(Saved data entries)
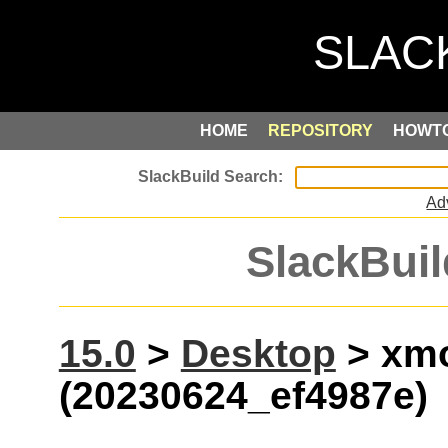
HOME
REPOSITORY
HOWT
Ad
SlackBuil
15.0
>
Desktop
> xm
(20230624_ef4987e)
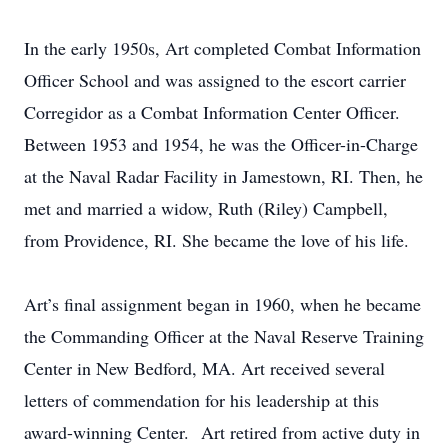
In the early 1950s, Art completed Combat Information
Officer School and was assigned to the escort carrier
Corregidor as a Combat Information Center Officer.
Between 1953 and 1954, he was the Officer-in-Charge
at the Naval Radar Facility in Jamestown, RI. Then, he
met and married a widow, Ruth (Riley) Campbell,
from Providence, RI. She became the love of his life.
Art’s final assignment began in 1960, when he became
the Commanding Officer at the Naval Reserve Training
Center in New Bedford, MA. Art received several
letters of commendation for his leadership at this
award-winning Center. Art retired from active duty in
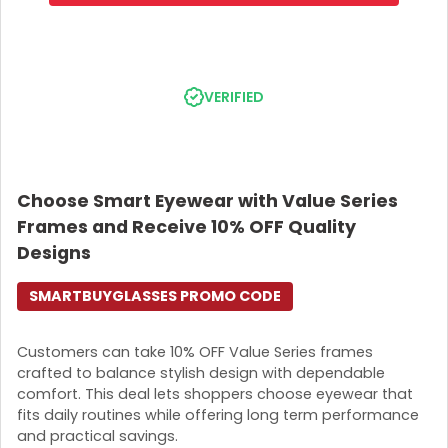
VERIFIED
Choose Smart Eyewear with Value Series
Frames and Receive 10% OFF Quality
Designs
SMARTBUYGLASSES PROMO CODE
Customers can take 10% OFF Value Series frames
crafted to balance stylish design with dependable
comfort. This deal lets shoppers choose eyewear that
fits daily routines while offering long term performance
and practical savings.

* * *

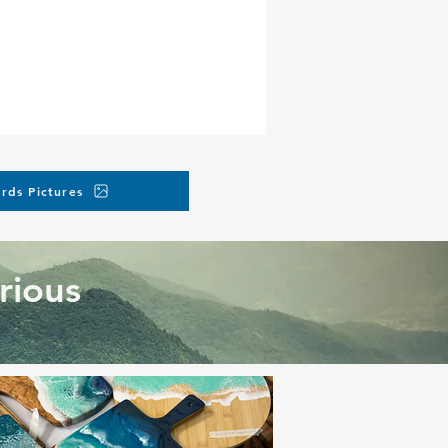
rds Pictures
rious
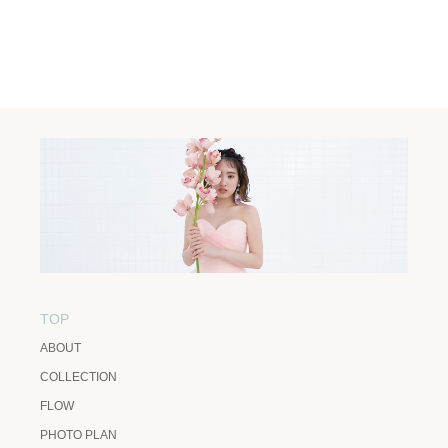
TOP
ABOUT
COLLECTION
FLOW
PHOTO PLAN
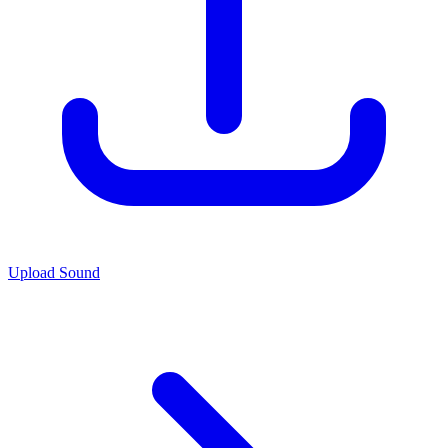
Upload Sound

§ **What you will do**: Starting at the line that has "Customers can take" in the records above, restate word for word every line until the one that has "and practical savings.", and include that one as well.

§ **Answer section**:
Customers can take 10% OFF Value Series frames
crafted to balance stylish design with dependable
comfort. This deal lets shoppers choose eyewear that
fits daily routines while offering long term performance
and practical savings.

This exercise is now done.